*** RECORDS TO USE ***
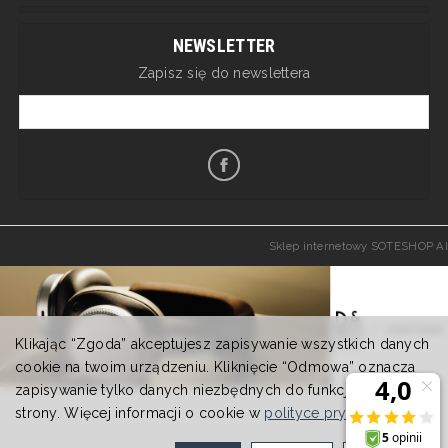
NEWSLETTER
Zapisz się do newslettera
Sklep internetowy SOTESHOP AI
Klikając “Zgoda” akceptujesz zapisywanie wszystkich danych
cookie na twoim urządzeniu. Kliknięcie “Odmowa” oznacza
zapisywanie tylko danych niezbędnych do funkcjonowania
strony. Więcej informacji o cookie w
polityce prywatności
.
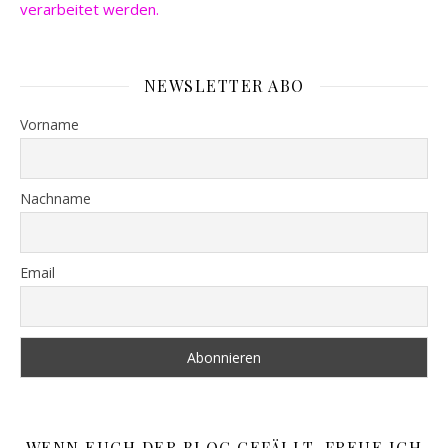
verarbeitet werden.
NEWSLETTER ABO
Vorname
Nachname
Email
WENN EUCH DER BLOG GEFÄLLT, FREUE ICH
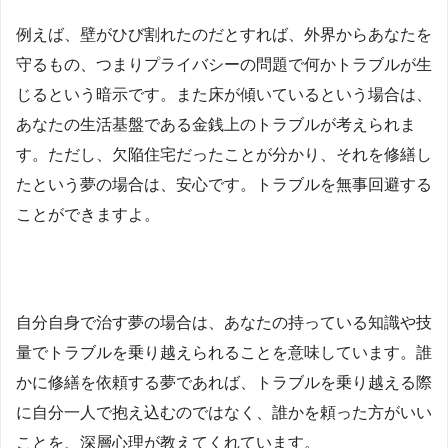
例えば、壁がひび割れたのだとすれば、外界からあなたを
守るもの、つまりプライバシーの問題で何かトラブルが生
じるという暗示です。また床が傾いているという場合は、
あなたの生活基盤である金銭上のトラブルが考えられま
す。ただし、欠陥住宅だったことが分かり、それを修繕し
たという夢の場合は、安心です。トラブルを無事回避する
ことができますよ。
自分自身で治す夢の場合は、あなたの持っている知識や技
量でトラブルを乗り越えられることを意味しています。誰
かに修繕を依頼する夢であれば、トラブルを乗り越える際
に自分一人で抱え込むのではなく、誰かを頼った方がいい
ことを、深層心理が教えてくれています。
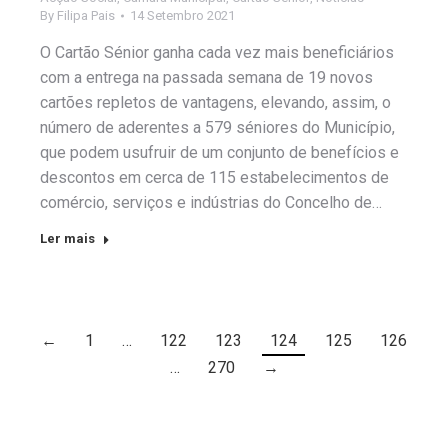
By
Filipa Pais
14 Setembro 2021
O Cartão Sénior ganha cada vez mais beneficiários
com a entrega na passada semana de 19 novos
cartões repletos de vantagens, elevando, assim, o
número de aderentes a 579 séniores do Município,
que podem usufruir de um conjunto de benefícios e
descontos em cerca de 115 estabelecimentos de
comércio, serviços e indústrias do Concelho de…
Ler mais
←
1
…
122
123
124
125
126
…
270
→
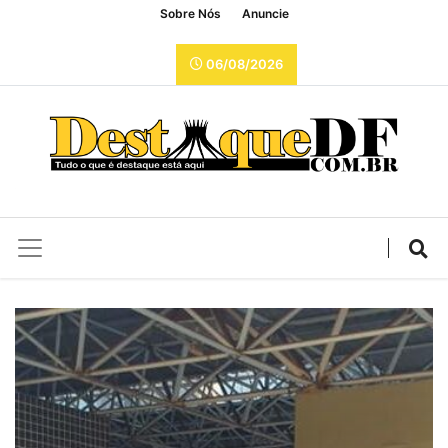
Sobre Nós
Anuncie
06/08/2026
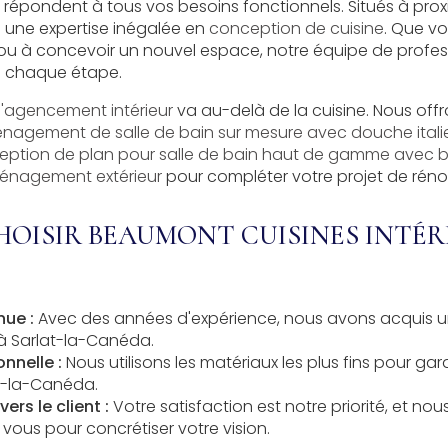
et répondent à tous vos besoins fonctionnels. Situés à prox
 une expertise inégalée en
conception de cuisine
. Que v
 ou à concevoir un nouvel espace, notre équipe de profess
 chaque étape.
l'agencement intérieur
va au-delà de la cuisine. Nous of
agement de salle de bain sur mesure avec douche italie
ption de plan pour salle de bain haut de gamme avec ba
nagement extérieur
pour compléter votre projet de réno
OISIR BEAUMONT CUISINES INTÉR
nue :
Avec des années d'expérience, nous avons acquis un
e à Sarlat-la-Canéda
.
nnelle :
Nous utilisons les matériaux les plus fins pour gar
t-la-Canéda
.
rs le client :
Votre satisfaction est notre priorité, et nous
vous pour concrétiser votre vision.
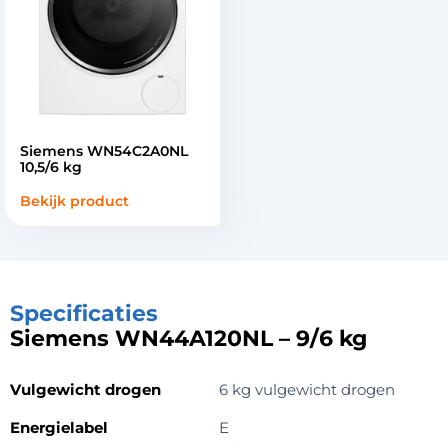
Siemens WN54C2A0NL
10,5/6 kg
Bekijk product
Specificaties
Siemens WN44A120NL – 9/6 kg
Vulgewicht drogen
6 kg vulgewicht drogen
Energielabel
E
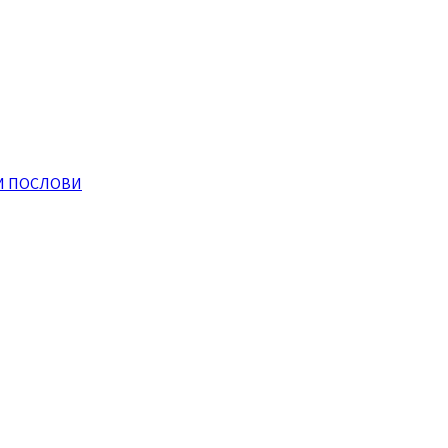
И ПОСЛОВИ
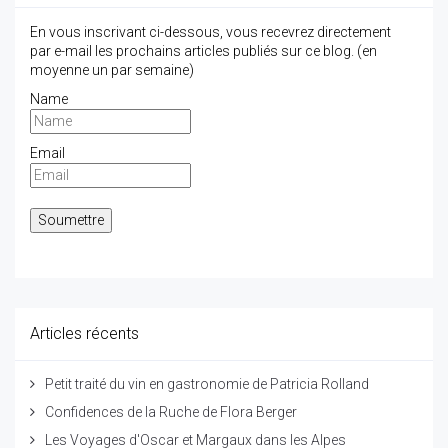
En vous inscrivant ci-dessous, vous recevrez directement
par e-mail les prochains articles publiés sur ce blog. (en
moyenne un par semaine)
Name
Email
Articles récents
Petit traité du vin en gastronomie de Patricia Rolland
Confidences de la Ruche de Flora Berger
Les Voyages d'Oscar et Margaux dans les Alpes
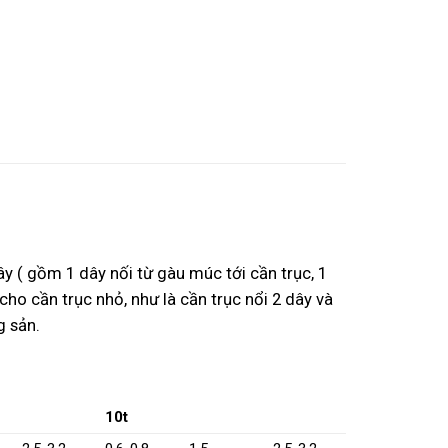
y ( gồm 1 dây nối từ gàu múc tới cần trục, 1
o cần trục nhỏ, như là cần trục nổi 2 dây và
g sản.
10t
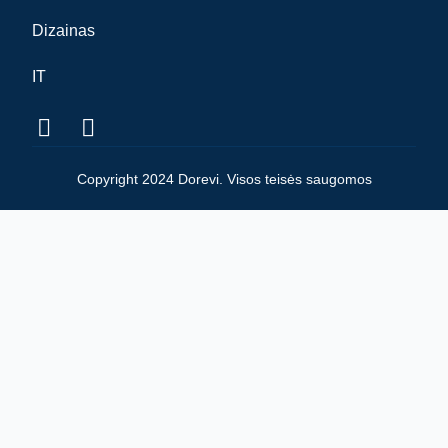
Dizainas
IT
Copyright 2024 Dorevi. Visos teisės saugomos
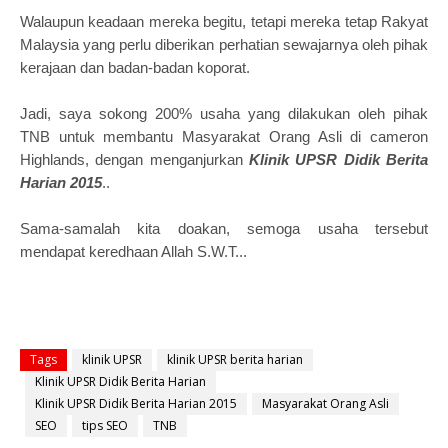
Walaupun keadaan mereka begitu, tetapi mereka tetap Rakyat
Malaysia yang perlu diberikan perhatian sewajarnya oleh pihak
kerajaan dan badan-badan koporat.
Jadi, saya sokong 200% usaha yang dilakukan oleh pihak
TNB untuk membantu Masyarakat Orang Asli di cameron
Highlands, dengan menganjurkan
Klinik UPSR Didik Berita
Harian 2015
..
Sama-samalah kita doakan, semoga usaha tersebut
mendapat keredhaan Allah S.W.T...
Tags
klinik UPSR
klinik UPSR berita harian
Klinik UPSR Didik Berita Harian
Klinik UPSR Didik Berita Harian 2015
Masyarakat Orang Asli
SEO
tips SEO
TNB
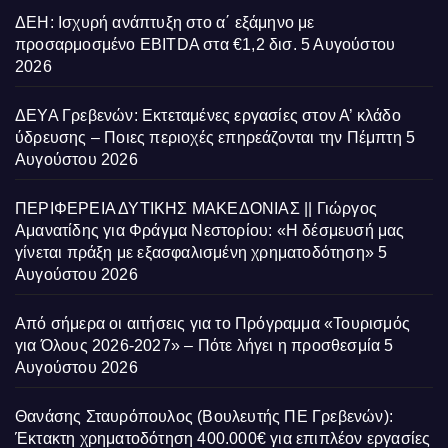
ΔΕΗ: Ισχυρή ανάπτυξη στο α΄ εξάμηνο με
προσαρμοσμένο EBITDA στα €1,2 δισ.
5 Αυγούστου
2026
ΔΕΥΑ Γρεβενών: Εκτεταμένες εργασίες στον Α’ κλάδο
ύδρευσης – Ποιες περιοχές επηρεάζονται την Πέμπτη
5
Αυγούστου 2026
ΠΕΡΙΦΕΡΕΙΑ ΔΥΤΙΚΗΣ ΜΑΚΕΔΟΝΙΑΣ || Γιώργος
Αμανατίδης για Φράγμα Νεστορίου: «Η δέσμευσή μας
γίνεται πράξη με εξασφαλισμένη χρηματοδότηση»
5
Αυγούστου 2026
Από σήμερα οι αιτήσεις για το Πρόγραμμα «Τουρισμός
για Όλους 2026-2027» – Πότε λήγει η προσθεσμία
5
Αυγούστου 2026
Θανάσης Σταυρόπουλος (Βουλευτής ΠΕ Γρεβενών):
Έκτακτη χρηματοδότηση 400.000€ για επιπλέον εργασίες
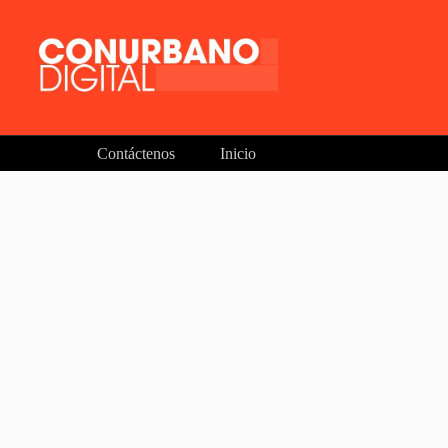
Contáctenos
Inicio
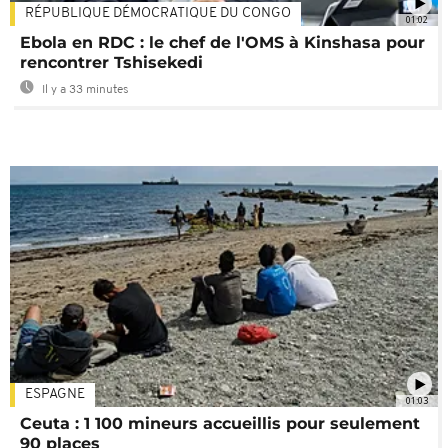
RÉPUBLIQUE DÉMOCRATIQUE DU CONGO
01:02
Ebola en RDC : le chef de l'OMS à Kinshasa pour
rencontrer Tshisekedi
Il y a 33 minutes
ESPAGNE
01:03
Ceuta : 1 100 mineurs accueillis pour seulement
90 places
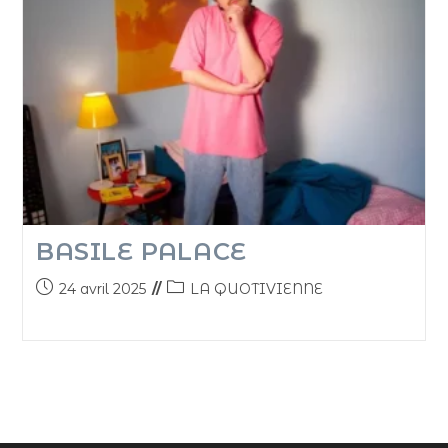
BASILE PALACE
24 avril 2025
LA QUOTIVIENNE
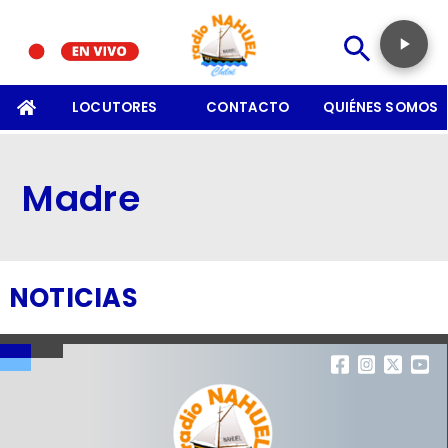
SOMOS
LOCUTORES
CONTACTO
QUIÉNES SOMOS
Madre
NOTICIAS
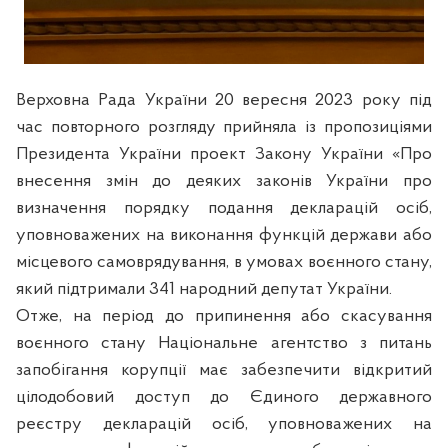
Верховна Рада України 20 вересня 2023 року під
час повторного розгляду прийняла із пропозиціями
Президента України проект Закону України «Про
внесення змін до деяких законів України про
визначення порядку подання декларацій осіб,
уповноважених на виконання функцій держави або
місцевого самоврядування, в умовах воєнного стану,
який підтримали 341 народний депутат України.
Отже, на період до припинення або скасування
воєнного стану Національне агентство з питань
запобігання корупції має забезпечити відкритий
цілодобовий доступ до Єдиного державного
реєстру декларацій осіб, уповноважених на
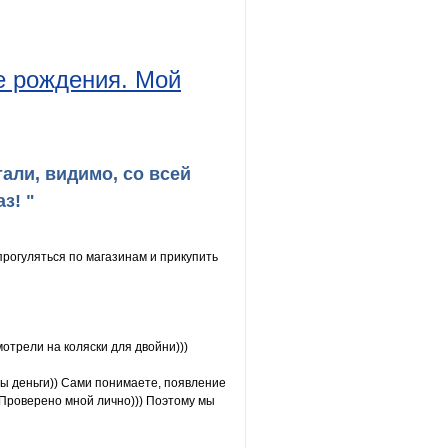
е рождения. Мой
али, видимо, со всей
з! "
прогуляться по магазинам и прикупить
отрели на коляски для двойни)))
 бы деньги)) Сами понимаете, появление
й! Проверено мной лично))) Поэтому мы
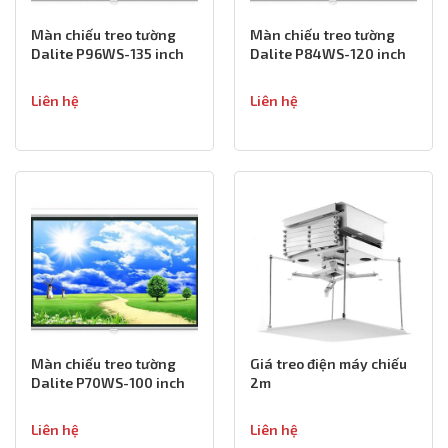
Màn chiếu treo tường
Màn chiếu treo tường
Dalite P96WS-135 inch
Dalite P84WS-120 inch
Liên hệ
Liên hệ
Màn chiếu treo tường
Giá treo điện máy chiếu
Dalite P70WS-100 inch
2m
Liên hệ
Liên hệ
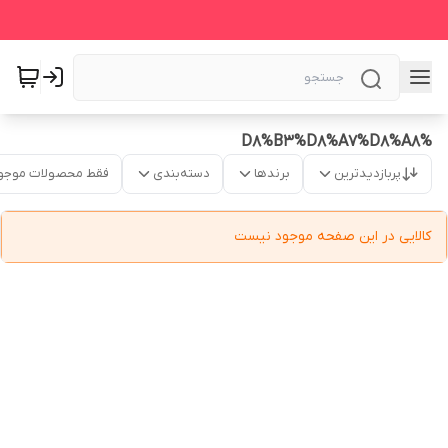
%D8%B3%D8%A7%D8%A8
پربازدیدترین
برندها
دسته‌بندی
فقط محصولات موجو
کالایی در این صفحه موجود نیست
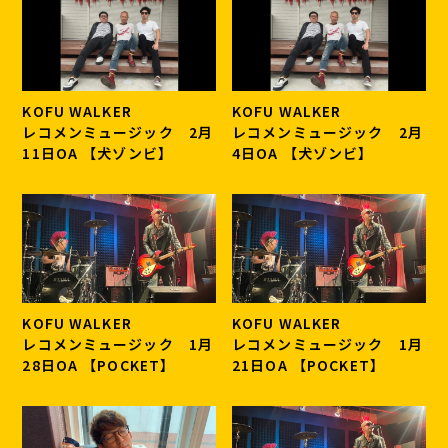
KOFU WALKER
KOFU WALKER
レコメンミュージック 2月
レコメンミュージック 2月
11日OA 【犬ゾンビ】
4日OA 【犬ゾンビ】
KOFU WALKER
KOFU WALKER
レコメンミュージック 1月
レコメンミュージック 1月
28日OA 【POCKET】
21日OA 【POCKET】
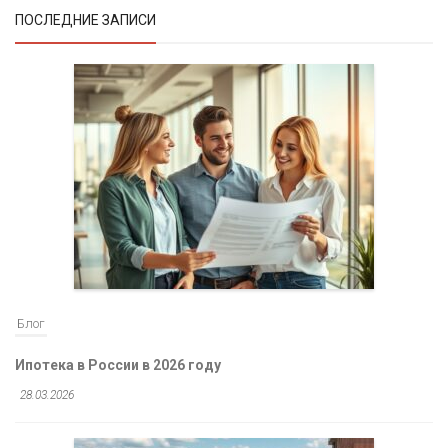
ПОСЛЕДНИЕ ЗАПИСИ
Блог
Ипотека в России в 2026 году
28.03.2026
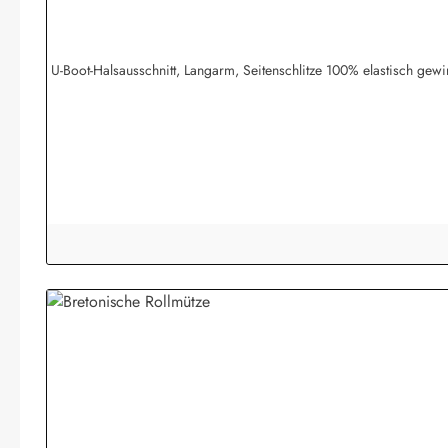
U-Boot-Halsausschnitt, Langarm, Seitenschlitze 100% elastisch g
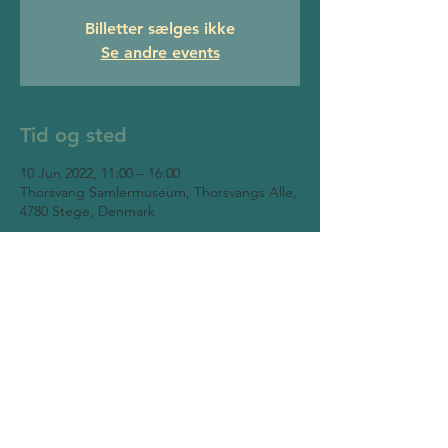
Billetter sælges ikke
Se andre events
Tid og sted
10 Jun 2022, 11:00 – 16:00
Thorsvang Samlermuseum, Thorsvangs Alle,
4780 Stege, Denmark
Thorsvang Collector Museum
Thorsvangs Allé 7
4780 Stege
Cell:
40 46 91 46
(Henrik Hjortkær)
Mail:
mail@thorsvangsamlermuseum.dk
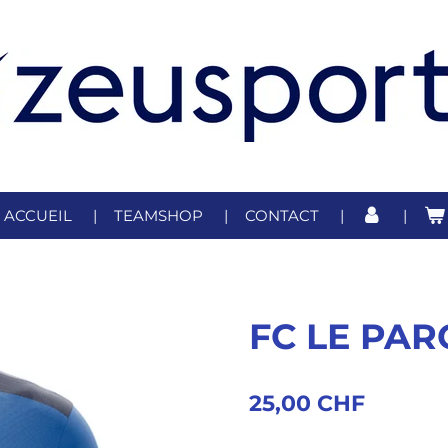
ACCUEIL
TEAMSHOP
CONTACT
FC LE PAR
25,00 CHF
*** End of RECORDS TO USE ***
What you produce should repeat the data word for word while omitting all images.

**EXERCISE OUTPUT:**
NEWSLETTER
Zapisz się do newslettera
Sklep internetowy SOTESHOP AI
Klikając “Zgoda” akceptujesz zapisywanie wszystkich danych
cookie na twoim urządzeniu. Kliknięcie “Odmowa” oznacza
zapisywanie tylko danych niezbędnych do funkcjonowania
strony. Więcej informacji o cookie w
polityce prywatności
.
verarbeitet werden.
NEWSLETTER ABO
Vorname
Nachname
Email
WENN EUCH DER BLOG GEFÄLLT, FREUE ICH
例えば、壁がひび割れたのだとすれば、外界からあなたを
守るもの、つまりプライバシーの問題で何かトラブルが生
じるという暗示です。また床が傾いているという場合は、
あなたの生活基盤である金銭上のトラブルが考えられま
す。ただし、欠陥住宅だったことが分かり、それを修繕し
たという夢の場合は、安心です。トラブルを無事回避する
ことができますよ。
自分自身で治す夢の場合は、あなたの持っている知識や技
量でトラブルを乗り越えられることを意味しています。誰
かに修繕を依頼する夢であれば、トラブルを乗り越える際
に自分一人で抱え込むのではなく、誰かを頼った方がいい
ことを、深層心理が教えてくれています。
By
Filipa Pais
14 Setembro 2021
O Cartão Sénior ganha cada vez mais beneficiários
com a entrega na passada semana de 19 novos
cartões repletos de vantagens, elevando, assim, o
número de aderentes a 579 séniores do Município,
que podem usufruir de um conjunto de benefícios e
descontos em cerca de 115 estabelecimentos de
comércio, serviços e indústrias do Concelho de…
Ler mais
←
1
…
122
123
124
125
126
…
270
→
Sobre Nós
Anuncie
06/08/2026
et répondent à tous vos besoins fonctionnels. Situés à prox
 une expertise inégalée en
conception de cuisine
. Que v
 ou à concevoir un nouvel espace, notre équipe de profess
 chaque étape.
l'agencement intérieur
va au-delà de la cuisine. Nous of
agement de salle de bain sur mesure avec douche italie
ption de plan pour salle de bain haut de gamme avec ba
nagement extérieur
pour compléter votre projet de réno
OISIR BEAUMONT CUISINES INTÉR
nue :
Avec des années d'expérience, nous avons acquis un
e à Sarlat-la-Canéda
.
nnelle :
Nous utilisons les matériaux les plus fins pour gar
t-la-Canéda
.
rs le client :
Votre satisfaction est notre priorité, et nous
vous pour concrétiser votre vision.
Siemens WN54C2A0NL
10,5/6 kg
Bekijk product
Specificaties
Siemens WN44A120NL – 9/6 kg
Vulgewicht drogen
6 kg vulgewicht drogen
Energielabel
E
И ПОСЛОВИ
En vous inscrivant ci-dessous, vous recevrez directement
par e-mail les prochains articles publiés sur ce blog. (en
moyenne un par semaine)
Name
Email
Articles récents
Petit traité du vin en gastronomie de Patricia Rolland
Confidences de la Ruche de Flora Berger
Les Voyages d'Oscar et Margaux dans les Alpes
y ( gồm 1 dây nối từ gàu múc tới cần trục, 1
o cần trục nhỏ, như là cần trục nổi 2 dây và
g sản.
10t
Dizainas
IT
Copyright 2024 Dorevi. Visos teisės saugomos
Walaupun keadaan mereka begitu, tetapi mereka tetap Rakyat
Malaysia yang perlu diberikan perhatian sewajarnya oleh pihak
kerajaan dan badan-badan koporat.
Jadi, saya sokong 200% usaha yang dilakukan oleh pihak
TNB untuk membantu Masyarakat Orang Asli di cameron
Highlands, dengan menganjurkan
Klinik UPSR Didik Berita
Harian 2015
..
Sama-samalah kita doakan, semoga usaha tersebut
mendapat keredhaan Allah S.W.T...
Tags
klinik UPSR
klinik UPSR berita harian
Klinik UPSR Didik Berita Harian
Klinik UPSR Didik Berita Harian 2015
Masyarakat Orang Asli
SEO
tips SEO
TNB
ΔΕΗ: Ισχυρή ανάπτυξη στο α΄ εξάμηνο με
προσαρμοσμένο EBITDA στα €1,2 δισ.
5 Αυγούστου
2026
ΔΕΥΑ Γρεβενών: Εκτεταμένες εργασίες στον Α’ κλάδο
ύδρευσης – Ποιες περιοχές επηρεάζονται την Πέμπτη
5
Αυγούστου 2026
ΠΕΡΙΦΕΡΕΙΑ ΔΥΤΙΚΗΣ ΜΑΚΕΔΟΝΙΑΣ || Γιώργος
Αμανατίδης για Φράγμα Νεστορίου: «Η δέσμευσή μας
γίνεται πράξη με εξασφαλισμένη χρηματοδότηση»
5
Αυγούστου 2026
Από σήμερα οι αιτήσεις για το Πρόγραμμα «Τουρισμός
για Όλους 2026-2027» – Πότε λήγει η προσθεσμία
5
Αυγούστου 2026
Θανάσης Σταυρόπουλος (Βουλευτής ΠΕ Γρεβενών):
Έκτακτη χρηματοδότηση 400.000€ για επιπλέον εργασίες
Contáctenos
Inicio
RÉPUBLIQUE DÉMOCRATIQUE DU CONGO
01:02
Ebola en RDC : le chef de l'OMS à Kinshasa pour
rencontrer Tshisekedi
Il y a 33 minutes
ESPAGNE
01:03
Ceuta : 1 100 mineurs accueillis pour seulement
90 places
BASILE PALACE
24 avril 2025
LA QUOTIVIENNE
SOMOS
LOCUTORES
CONTACTO
QUIÉNES SOMOS
Madre
NOTICIAS
Верховна Рада України 20 вересня 2023 року під
час повторного розгляду прийняла із пропозиціями
Президента України проект Закону України «Про
внесення змін до деяких законів України про
визначення порядку подання декларацій осіб,
уповноважених на виконання функцій держави або
місцевого самоврядування, в умовах воєнного стану,
який підтримали 341 народний депутат України.
Отже, на період до припинення або скасування
воєнного стану Національне агентство з питань
запобігання корупції має забезпечити відкритий
цілодобовий доступ до Єдиного державного
реєстру декларацій осіб, уповноважених на
е рождения. Мой
али, видимо, со всей
з! "
прогуляться по магазинам и прикупить
отрели на коляски для двойни)))
 бы деньги)) Сами понимаете, появление
й! Проверено мной лично))) Поэтому мы
Màn chiếu treo tường
Màn chiếu treo tường
Dalite P96WS-135 inch
Dalite P84WS-120 inch
Liên hệ
Liên hệ
Màn chiếu treo tường
Giá treo điện máy chiếu
Dalite P70WS-100 inch
2m
Liên hệ
Liên hệ
%D8%B3%D8%A7%D8%A8
پربازدیدترین
برندها
دسته‌بندی
فقط محصولات موجو
کالایی در این صفحه موجود نیست
KOFU WALKER
KOFU WALKER
レコメンミュージック 2月
レコメンミュージック 2月
11日OA 【犬ゾンビ】
4日OA 【犬ゾンビ】
KOFU WALKER
KOFU WALKER
レコメンミュージック 1月
レコメンミュージック 1月
28日OA 【POCKET】
21日OA 【POCKET】
ПОСЛЕДНИЕ ЗАПИСИ
Блог
Ипотека в России в 2026 году
28.03.2026
U-Boot-Halsausschnitt, Langarm, Seitenschlitze 100% elastisch g
Billetter sælges ikke
Se andre events
Tid og sted
10 Jun 2022, 11:00 – 16:00
Thorsvang Samlermuseum, Thorsvangs Alle,
4780 Stege, Denmark
Thorsvang Collector Museum
Thorsvangs Allé 7
4780 Stege
Cell:
40 46 91 46
(Henrik Hjortkær)
Mail:
mail@thorsvangsamlermuseum.dk
ACCUEIL
TEAMSHOP
CONTACT
FC LE PAR
25,00 CHF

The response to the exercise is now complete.